Data in this exercise section start

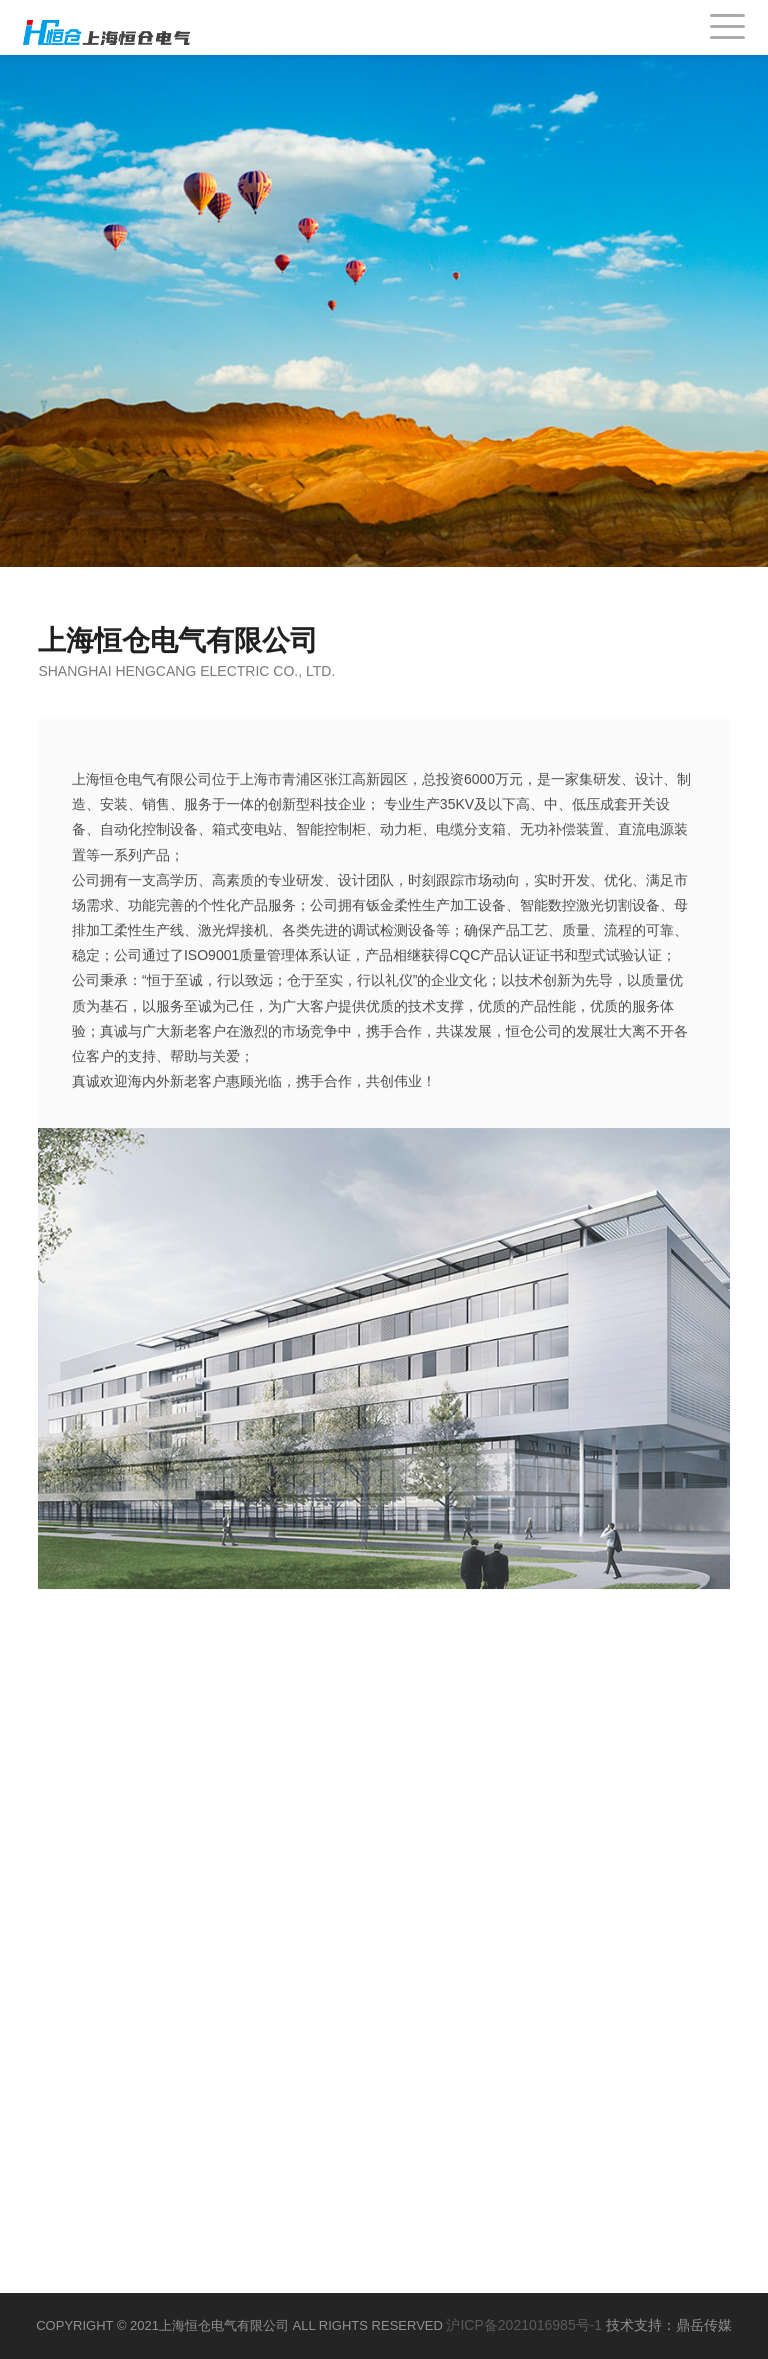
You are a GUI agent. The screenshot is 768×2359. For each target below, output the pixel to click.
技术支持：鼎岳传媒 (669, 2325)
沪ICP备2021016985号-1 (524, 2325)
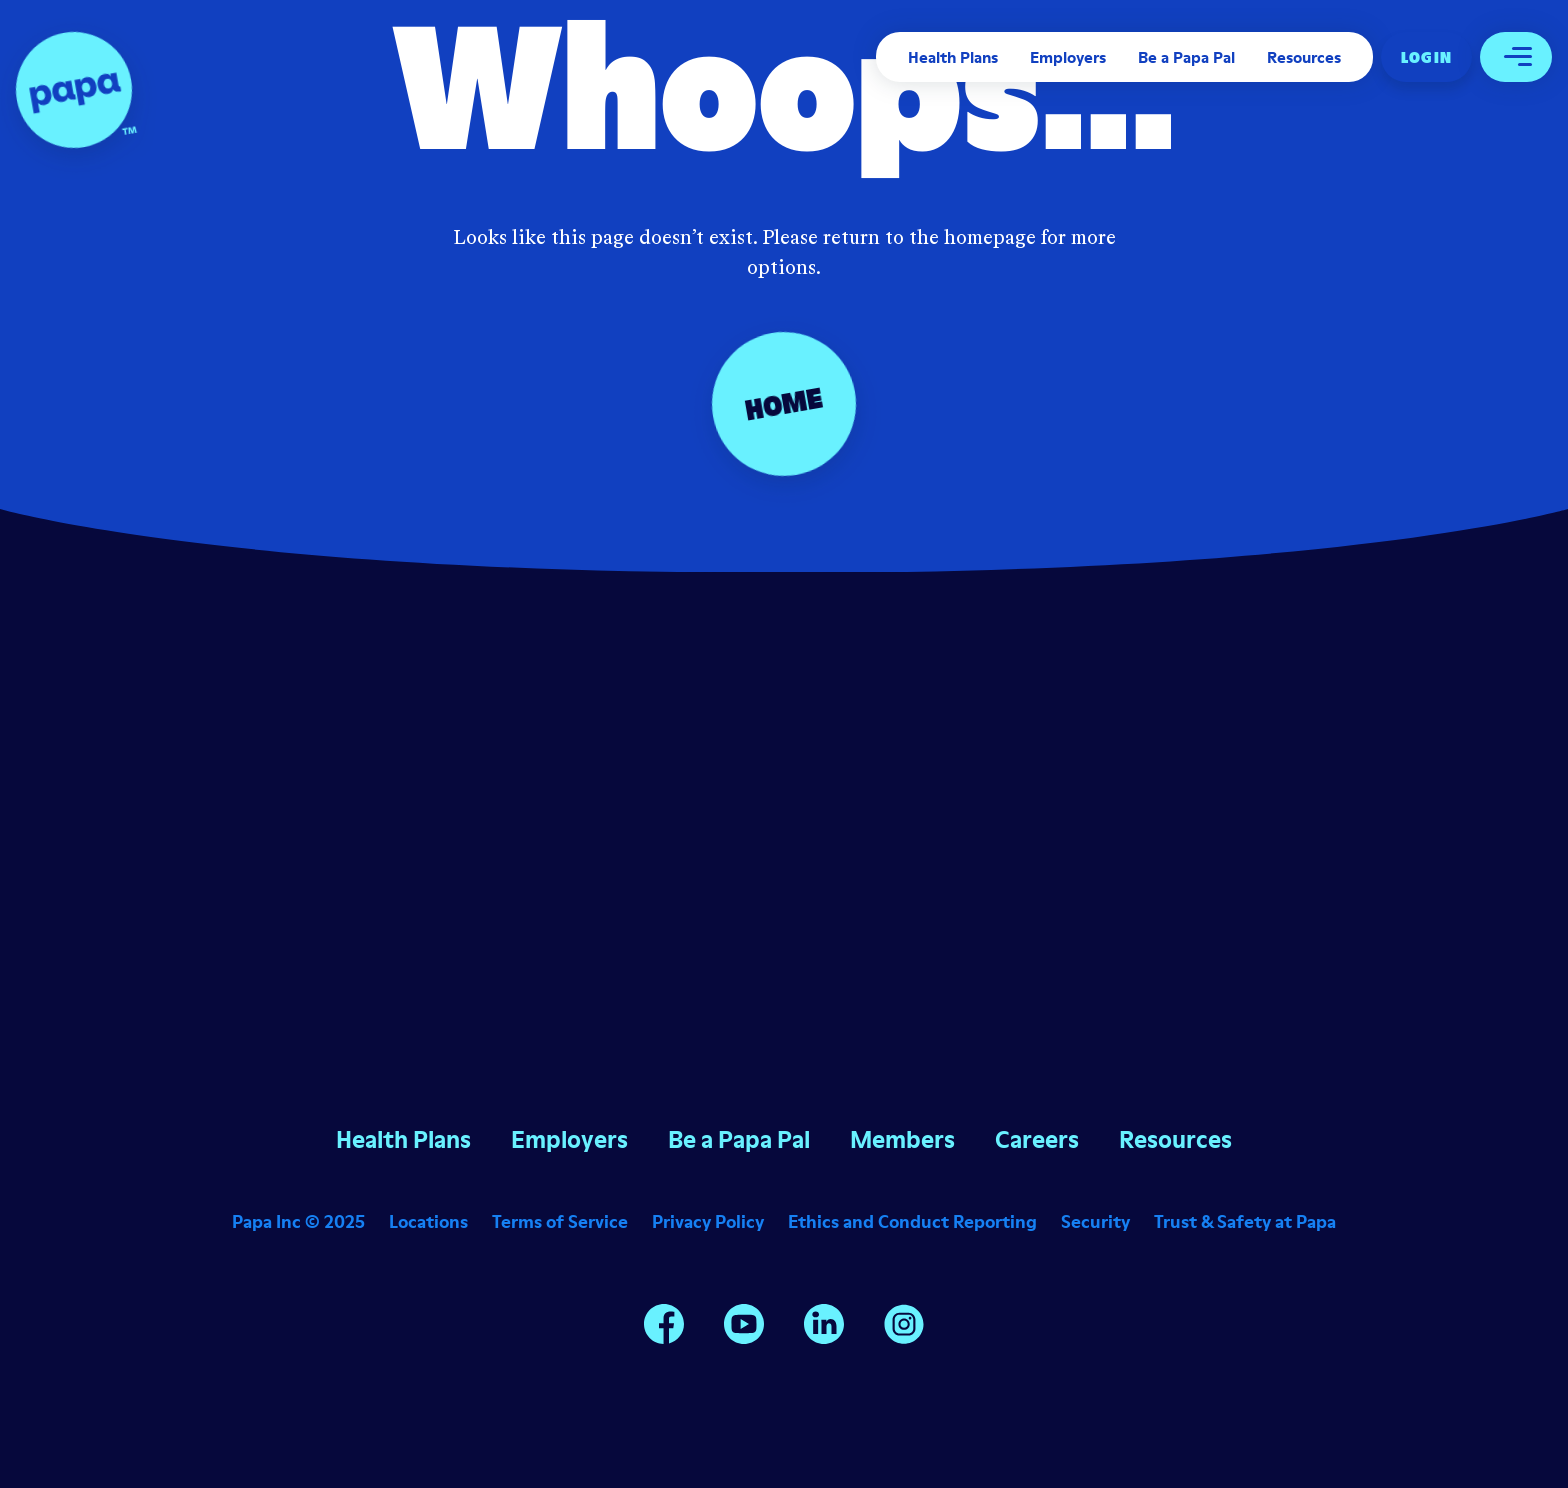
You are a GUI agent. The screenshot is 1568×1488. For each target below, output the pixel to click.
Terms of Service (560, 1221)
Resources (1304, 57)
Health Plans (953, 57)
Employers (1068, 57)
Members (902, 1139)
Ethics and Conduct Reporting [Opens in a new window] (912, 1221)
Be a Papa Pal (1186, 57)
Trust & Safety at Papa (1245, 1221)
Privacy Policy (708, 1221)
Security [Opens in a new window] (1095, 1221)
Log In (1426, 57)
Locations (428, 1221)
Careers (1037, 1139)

Data in this exercise section end

**What the task asks:** Copy out each line of the data in which the word "pixel" appears.

**Exercise result:**
You are a GUI agent. The screenshot is 768×2359. For each target below, output the pixel to click.
You are a GUI agent. The screenshot is 1568×1488. For each target below, output the pixel to click.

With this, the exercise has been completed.